Kız çocuklarım; sizi o kadar çok seviyorum ki. Erkek kız ayırmıyorum diyemem. Benim gönlüm sizlerle beraber, ne yapayım.  Çünkü zor bir ülkede doğdunuz,  zor olanla mücadele veriyorsunuz.  Zor olan en derseniz karşılarında sıra dağlar gibi duran ayrımcı ön yargılar, diye başlayabilirim. Belki bazılarınız abiniz var,  ya da oğlan kardeşe sahipsiniz. Ve ona gösterilen müsadeyi,  şans ve tahamülü kendinizde göremiyorsunuz.  Ama engellere rağmen okumayı, öğrenmeyi, bilmeyi, sorun çözmeyi, anlamayı, düşünmeyi  yazmayı;  kısacası sizden beklenenden fazlasını  başardınız. İçinizde kendine saygılı bir Türk kızı yeşerdi, filiz verdi.  Belki fark etmiyorsunuz ama o kadar iyi yol aldınız ki,  bu ülke ayrımcılığın fena bir şey olduğunu, olağan üstü gayretlerinizle ilk sizden öğrendi . Sizleri gördüğümde göğsüm kabarıyor. Gurur duyuyorum, gözlerim yaşarıyor. Bu gayretlerinize bu aya uygun ne yapayım ne yapayım derken aklıma bir fikir geldi. Hiç beklemeden uygulamaya soyundum.  İlk kız çocuk yazımı sizin için özenle seçtim.  Elimdeki yazıya okumaya doyamadım. Hadi buyurun bakalım, “ Çarşı Pazar” köşesine, kız çocuklarımız ne yazıyor. İşte başlıyor?

      “ Mutluluk sizce, bizce onlarca nedir? Mutluluk herkes için aynı şeylere mi bürünür? Mutluluk kavramı çok çeşitli, çok renkli, çok şeye benzetilir, giydirilir bir oluştur. Herkes mutlu olabilir mi? veya sadece insanların dünyasında geçen bir addan mı ibarettir? Herkes mutlu olabilir ama mutluluk ha diyince gelmeyen bir mahluktur.
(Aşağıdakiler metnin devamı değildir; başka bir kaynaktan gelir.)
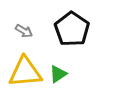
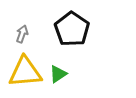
gray arrow: moved 2 px left, 3 px down; rotated 102 degrees counterclockwise
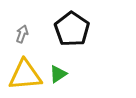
yellow triangle: moved 3 px down
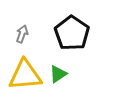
black pentagon: moved 4 px down
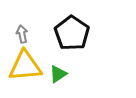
gray arrow: rotated 30 degrees counterclockwise
yellow triangle: moved 9 px up
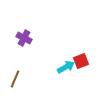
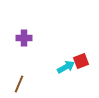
purple cross: rotated 28 degrees counterclockwise
brown line: moved 4 px right, 5 px down
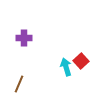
red square: rotated 21 degrees counterclockwise
cyan arrow: rotated 78 degrees counterclockwise
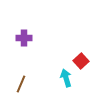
cyan arrow: moved 11 px down
brown line: moved 2 px right
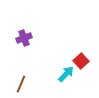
purple cross: rotated 21 degrees counterclockwise
cyan arrow: moved 4 px up; rotated 60 degrees clockwise
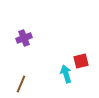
red square: rotated 28 degrees clockwise
cyan arrow: rotated 60 degrees counterclockwise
    Mutluluk Ayşe için bir oyun, Hande için bir müzik parçası, Mehmet için kitabından bir satır olabilir. Mutluluğun ne soyu ne sopu belli değildir. Mutluluk bir kediye benzer, beklentileri vardır, ihtiyaçları vardır. Beslenebilecek yiyecekleri olmalıdır. Olayın detayına değil de bütünü ne bakmak lazımdır. Boş tarafını değil de dolu tarafını ele almak meselesidir. Mükemmel isteyen insanlar mutlu olamazlar, detaylara takılırlar. Bir besini olması gerekir demiştir, o besinde sevgidir bu veledin. Örneğin bir şeyi seviyorsanız,  mutlu oluverirsiniz.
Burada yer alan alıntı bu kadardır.